• **Prompt**: Beginning at the line containing "Making Smiles Beautiful (71, 106)" in the material below and ending at the line containing "登录 (613, 29)", return each line exactly and add nothing.

• **The data**:
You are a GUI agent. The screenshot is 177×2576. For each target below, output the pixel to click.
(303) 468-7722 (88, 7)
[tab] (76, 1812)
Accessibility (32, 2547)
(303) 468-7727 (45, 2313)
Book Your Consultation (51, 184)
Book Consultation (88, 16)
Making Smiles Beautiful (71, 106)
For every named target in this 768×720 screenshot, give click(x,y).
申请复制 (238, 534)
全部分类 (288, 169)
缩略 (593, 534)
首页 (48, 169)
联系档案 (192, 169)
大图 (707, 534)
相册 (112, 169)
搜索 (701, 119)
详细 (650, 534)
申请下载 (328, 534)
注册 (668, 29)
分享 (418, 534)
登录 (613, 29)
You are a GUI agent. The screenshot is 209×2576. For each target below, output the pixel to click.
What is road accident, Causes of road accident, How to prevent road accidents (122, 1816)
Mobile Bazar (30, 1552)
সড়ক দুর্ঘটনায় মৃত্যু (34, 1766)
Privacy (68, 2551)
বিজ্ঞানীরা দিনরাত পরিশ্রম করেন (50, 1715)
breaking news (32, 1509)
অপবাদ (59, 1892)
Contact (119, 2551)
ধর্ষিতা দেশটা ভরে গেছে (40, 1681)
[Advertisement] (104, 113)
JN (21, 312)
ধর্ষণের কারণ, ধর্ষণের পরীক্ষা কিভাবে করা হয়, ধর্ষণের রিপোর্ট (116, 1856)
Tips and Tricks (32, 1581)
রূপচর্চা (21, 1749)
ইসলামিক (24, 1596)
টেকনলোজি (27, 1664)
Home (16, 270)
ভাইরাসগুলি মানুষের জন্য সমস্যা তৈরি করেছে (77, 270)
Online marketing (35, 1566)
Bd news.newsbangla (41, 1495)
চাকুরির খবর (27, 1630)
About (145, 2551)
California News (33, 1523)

• **Expected output**:
Making Smiles Beautiful (71, 106)
For every named target in this 768×720 screenshot, give click(x,y).
申请复制 (238, 534)
全部分类 (288, 169)
缩略 (593, 534)
首页 (48, 169)
联系档案 (192, 169)
大图 (707, 534)
相册 (112, 169)
搜索 (701, 119)
详细 (650, 534)
申请下载 (328, 534)
注册 (668, 29)
分享 (418, 534)
登录 (613, 29)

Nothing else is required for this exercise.